▶ _About this exercise_:
Below is a listing; print exactly its lines from the one containing "Související soubory (4)" down to the one containing "PRINTED MICROPERFORATED CANVAS", both inclusive, with every picture left out.
Input material Block Start
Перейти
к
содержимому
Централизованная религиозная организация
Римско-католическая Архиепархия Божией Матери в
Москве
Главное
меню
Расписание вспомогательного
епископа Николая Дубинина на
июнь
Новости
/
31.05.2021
Input material Block End
Input material Block Start
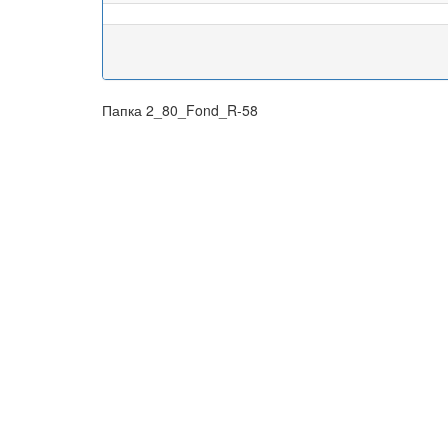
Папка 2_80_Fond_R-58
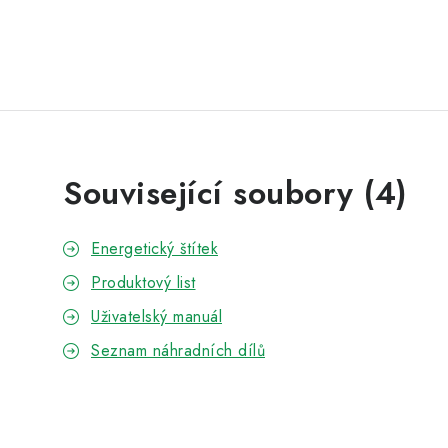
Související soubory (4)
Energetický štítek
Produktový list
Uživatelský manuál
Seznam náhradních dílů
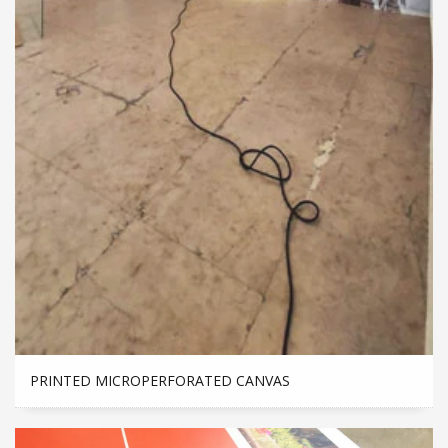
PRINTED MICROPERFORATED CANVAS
Input material Block End
▶ _Answer for the task_:
Související soubory (4)
Energetický štítek
Produktový list
Uživatelský manuál
Seznam náhradních dílů
PRINTED MICROPERFORATED CANVAS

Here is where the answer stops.